Tuesday, March 21, 2006

North Korea's Future Uncertain

North Korea is a country crippled by decades of Soviet-style central planning, leavened by a devastating cult of personality. Its policies have led to horrendous famine in recent years, with millions dying. Its economic madness has finally caught up to it, and its leader has recently authorized the creation of special economic zones where its impoverished citizens may engage in trading, particularly of agricultural products, and where foreign firms, mostly South Korean, may invest and take advantage of a docile and cheap work force.

We have seen this movie before. The last showing was China in the early 1980s. Its reforms began as just a dollop of experimentation in the countryside and in four special economic zones, where the usual Marxist rules were suspended. The most famous was Shenzhen, adjacent to Hong Kong, and it and the remainder of the coast powered what became the Chinese growth miracle. By liberating the Chinese people to achieve rapidly growing standards of living, the regime (certainly after the 1989 Tiananmen massacre) gave them an incentive to avoid for now the question (which will ultimately arrive) of greater political rights and an end to the Communist Party's strangehold on power.

So can North Korea duplicate this feat? Not for long, I think. The primary node of DRPK contact with the global economy is going to be South Korean firms, and doing business with them and the rest of the planet is going to require a certain amount of freedom of movement, much as it required the lifting of many Chinese emigration restrictions before. Whereas Chinese could go abroad and either stay there or still identify with the mother country, when North Koreans begin to link with the broader world around them they will notice that in some sense their country is superfluous. There is already a globally linked country full of competitive Koreans - South Korea. While the Chinese government can tap a reservoir of patriotism and claim to possess what Chinese once called the mandate of heaven because of its oversight of China's rising prosperity, power and prestige (and never underestimate the importance of the latter to a people used to decades of humiliation), once the DPRK abandons the cult of the Kim dynasty it has no claim to legitimacy.

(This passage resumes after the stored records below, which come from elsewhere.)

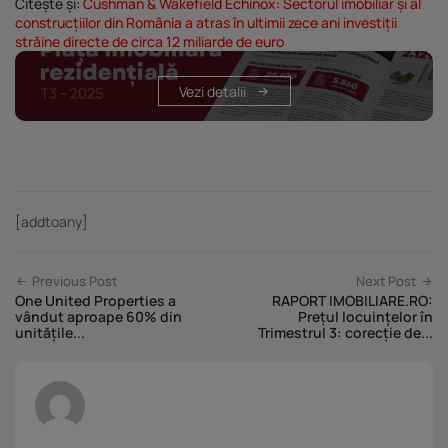
Citește și:
Cushman & Wakefield Echinox: Sectorul imobiliar și al
construcțiilor din România a atras în ultimii zece ani investiții
străine directe de circa 12 miliarde de euro
Vezi detalii
[addtoany]
Previous Post
Next Post
One United Properties a
RAPORT IMOBILIARE.RO:
vândut aproape 60% din
Prețul locuințelor în
unitățile...
Trimestrul 3: corecție de...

And so I would predict that pressure on the Kim regime will come much faster than it has fallen on the Chinese communists. Here connection to the global economy really will foster (in short order) pressure on the regime to either end its oppression or to go extinct entirely, merging with South Korea. The ROK has always feared a rapid collapse of the North, resulting in a surge of impoverished refugees southward, but something similar - a poor but more prosperous and sophisticated DPRK populace demanding everything that their neighbors to the South already have - is coming. That of course will threaten the apparatchiki of the DPRK, all the way up to Kim Jong Il himself, and there is no telling how they would react to a threat to their power and corresponding perquisites. But given their cultural counterexample to the South and their powerful neighbor to the North, I cannot see how the DPRK leadership can avoid extinction. I suspect farsighted people in the South and China are already thinking about how to engineer a quiet ride into the sunset for the DPRK leadership (in the manner of East Germany or Poland rather than Romania). This would explain the increasing comfort the ROK government has with China, and the DPRK's desperate cultivation of the threat of its possession, proliferation and even use of nuclear weapons. Achieving the quiet retirement of the North will be a task calling for the highest diplomatic arts, but I would be very surprised if North Korea exists seven or eight years from now.

2 Comments:

Blogger Exciting! said...

The CCP has been at this game you think will strip Kim Jong-il of power for decades now and they are nowhere near losing control.
The personality cult of Mao can easily be compared to the Kim dynasty yet the CCP managed to stay in control even after Mao’s death and the coming of a slightly less authoritarian type of dictatorship.
Predicting DPRK’s demise within 7-8 year may be jumping the gun

9:30 AM  
Blogger Evan said...

Maybe. But there is no "South China" capable of absorbing a huge migration once people give up on the DPRK. Under the Cultural Revolution as many people fled to Hong Kong as the city could hold. If Hong Kong had been fifty times bigger Mao might've been done then.